This configuration uses OSPF as the routing protocol.

cumulus@leaf01$ cat /etc/frr/frr.conf
frr version 3.1+cl3u1
frr defaults datacenter
ip import-table 10 route-map REDIST_NEIGHBOR
username cumulus nopassword
!
service integrated-vtysh-config
!
log syslog informational
!
router bgp 65001
 !
 address-family ipv4 unicast
  redistribute table 10
 exit-address-family
!
route-map REDIST_NEIGHBOR permit 10 
 match interface swp1
!
route-map REDIST_NEIGHBOR permit 20 
 match interface swp2
!
router ospf
  redistribute table 10
!
line vty
!

Configuring the Host(s)

There are a few possible host configurations that range in complexity. This document only covers the basic use case: dual-connected Linux hosts with static IP addresses assigned.

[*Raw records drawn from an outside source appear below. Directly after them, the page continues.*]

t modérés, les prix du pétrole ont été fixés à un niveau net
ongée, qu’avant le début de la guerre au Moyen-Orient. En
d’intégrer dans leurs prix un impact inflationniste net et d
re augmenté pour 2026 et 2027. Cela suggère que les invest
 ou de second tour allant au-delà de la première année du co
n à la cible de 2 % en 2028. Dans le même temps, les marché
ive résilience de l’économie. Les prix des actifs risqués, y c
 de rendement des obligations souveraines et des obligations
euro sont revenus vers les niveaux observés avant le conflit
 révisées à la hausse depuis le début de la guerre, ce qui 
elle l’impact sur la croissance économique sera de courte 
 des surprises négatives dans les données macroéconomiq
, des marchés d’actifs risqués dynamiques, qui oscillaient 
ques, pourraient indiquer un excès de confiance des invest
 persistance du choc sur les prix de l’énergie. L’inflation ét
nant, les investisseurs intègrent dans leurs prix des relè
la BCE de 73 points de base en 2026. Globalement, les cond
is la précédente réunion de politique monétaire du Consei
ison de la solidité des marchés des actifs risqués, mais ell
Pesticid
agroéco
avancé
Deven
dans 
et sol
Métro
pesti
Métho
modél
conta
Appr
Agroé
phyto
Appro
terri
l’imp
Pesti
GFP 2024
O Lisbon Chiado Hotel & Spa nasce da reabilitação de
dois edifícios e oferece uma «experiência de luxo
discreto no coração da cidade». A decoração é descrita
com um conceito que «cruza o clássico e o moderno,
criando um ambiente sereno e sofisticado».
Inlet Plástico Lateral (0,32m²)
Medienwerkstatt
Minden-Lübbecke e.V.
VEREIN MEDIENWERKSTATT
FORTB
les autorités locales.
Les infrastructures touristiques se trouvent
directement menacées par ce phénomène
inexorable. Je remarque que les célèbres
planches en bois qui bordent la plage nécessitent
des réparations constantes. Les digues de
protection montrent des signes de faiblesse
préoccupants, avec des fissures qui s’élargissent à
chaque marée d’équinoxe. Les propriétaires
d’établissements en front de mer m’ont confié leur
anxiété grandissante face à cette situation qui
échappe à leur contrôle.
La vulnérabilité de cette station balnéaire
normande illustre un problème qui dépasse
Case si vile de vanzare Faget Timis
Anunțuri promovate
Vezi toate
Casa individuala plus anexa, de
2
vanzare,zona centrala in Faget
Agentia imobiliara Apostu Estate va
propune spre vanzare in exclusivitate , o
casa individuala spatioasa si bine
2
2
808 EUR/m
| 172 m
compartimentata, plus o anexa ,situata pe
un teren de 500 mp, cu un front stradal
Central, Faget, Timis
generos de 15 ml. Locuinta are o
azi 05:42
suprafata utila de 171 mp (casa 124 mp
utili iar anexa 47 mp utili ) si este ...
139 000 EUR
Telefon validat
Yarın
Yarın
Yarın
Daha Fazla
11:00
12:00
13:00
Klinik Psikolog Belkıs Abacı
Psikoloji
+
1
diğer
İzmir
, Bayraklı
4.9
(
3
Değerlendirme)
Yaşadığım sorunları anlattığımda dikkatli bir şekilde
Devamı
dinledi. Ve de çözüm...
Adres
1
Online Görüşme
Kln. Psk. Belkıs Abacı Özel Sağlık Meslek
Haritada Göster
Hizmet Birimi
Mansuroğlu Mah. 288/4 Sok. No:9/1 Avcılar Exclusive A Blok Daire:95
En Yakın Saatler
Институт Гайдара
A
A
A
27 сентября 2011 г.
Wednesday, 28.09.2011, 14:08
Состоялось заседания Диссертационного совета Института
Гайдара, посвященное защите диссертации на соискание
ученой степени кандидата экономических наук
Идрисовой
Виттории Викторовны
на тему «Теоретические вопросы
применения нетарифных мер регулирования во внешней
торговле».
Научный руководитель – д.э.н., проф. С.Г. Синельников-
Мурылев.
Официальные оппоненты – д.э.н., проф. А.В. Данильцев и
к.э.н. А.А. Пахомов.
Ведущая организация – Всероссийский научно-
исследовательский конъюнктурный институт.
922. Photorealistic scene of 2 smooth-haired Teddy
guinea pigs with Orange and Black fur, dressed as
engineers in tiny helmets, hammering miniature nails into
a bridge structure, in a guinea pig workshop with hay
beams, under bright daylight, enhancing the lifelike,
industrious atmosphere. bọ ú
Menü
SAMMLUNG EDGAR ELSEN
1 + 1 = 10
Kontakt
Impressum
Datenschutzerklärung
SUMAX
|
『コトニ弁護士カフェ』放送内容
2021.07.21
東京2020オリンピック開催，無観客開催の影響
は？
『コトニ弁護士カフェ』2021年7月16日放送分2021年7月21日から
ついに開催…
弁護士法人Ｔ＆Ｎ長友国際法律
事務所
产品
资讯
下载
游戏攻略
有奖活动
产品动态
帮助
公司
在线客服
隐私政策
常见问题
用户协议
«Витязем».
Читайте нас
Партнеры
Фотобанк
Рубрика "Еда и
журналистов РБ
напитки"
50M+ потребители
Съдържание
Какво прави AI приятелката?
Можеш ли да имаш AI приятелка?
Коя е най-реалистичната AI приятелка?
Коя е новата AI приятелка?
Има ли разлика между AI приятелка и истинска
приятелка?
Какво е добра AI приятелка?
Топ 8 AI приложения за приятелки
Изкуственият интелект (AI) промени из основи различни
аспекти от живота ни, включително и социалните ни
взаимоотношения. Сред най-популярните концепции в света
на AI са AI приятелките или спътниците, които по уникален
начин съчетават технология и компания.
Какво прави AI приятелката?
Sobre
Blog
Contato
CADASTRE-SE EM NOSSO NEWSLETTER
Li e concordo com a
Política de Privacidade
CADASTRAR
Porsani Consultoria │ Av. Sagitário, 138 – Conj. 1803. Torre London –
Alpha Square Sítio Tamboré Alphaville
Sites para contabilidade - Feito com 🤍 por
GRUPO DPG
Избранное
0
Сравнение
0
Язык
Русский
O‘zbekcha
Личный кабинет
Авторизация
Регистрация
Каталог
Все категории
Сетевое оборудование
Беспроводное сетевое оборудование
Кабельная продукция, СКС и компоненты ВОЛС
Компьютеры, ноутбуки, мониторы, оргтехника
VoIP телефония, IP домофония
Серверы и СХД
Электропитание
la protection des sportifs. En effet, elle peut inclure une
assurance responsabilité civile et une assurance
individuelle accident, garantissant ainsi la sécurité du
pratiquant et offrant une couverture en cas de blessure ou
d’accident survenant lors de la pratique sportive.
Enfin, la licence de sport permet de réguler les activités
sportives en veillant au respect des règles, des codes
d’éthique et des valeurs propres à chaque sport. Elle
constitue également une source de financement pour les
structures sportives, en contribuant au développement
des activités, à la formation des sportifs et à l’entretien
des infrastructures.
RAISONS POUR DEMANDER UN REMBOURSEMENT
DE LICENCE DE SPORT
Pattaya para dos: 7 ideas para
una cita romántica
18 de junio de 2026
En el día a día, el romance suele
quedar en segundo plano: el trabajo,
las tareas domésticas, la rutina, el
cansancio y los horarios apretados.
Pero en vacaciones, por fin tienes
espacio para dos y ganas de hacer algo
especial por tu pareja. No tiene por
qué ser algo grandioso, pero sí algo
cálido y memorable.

Additional host configurations will be covered in future separate knowledge base articles.

Configuring a Dual-connected Host

Configure a host with the same /32 IP address on its loopback (lo) and uplinks (in this example, eth1 and eth2). This is done so both leaf switches advertise the same /32 regardless of the interface. Cumulus Linux relies on ECMP to load balance across the interfaces southbound, and an equal cost static route (see the configuration below) for load balancing northbound.

The loopback hosts the primary service IP address(es) and to which you can bind services.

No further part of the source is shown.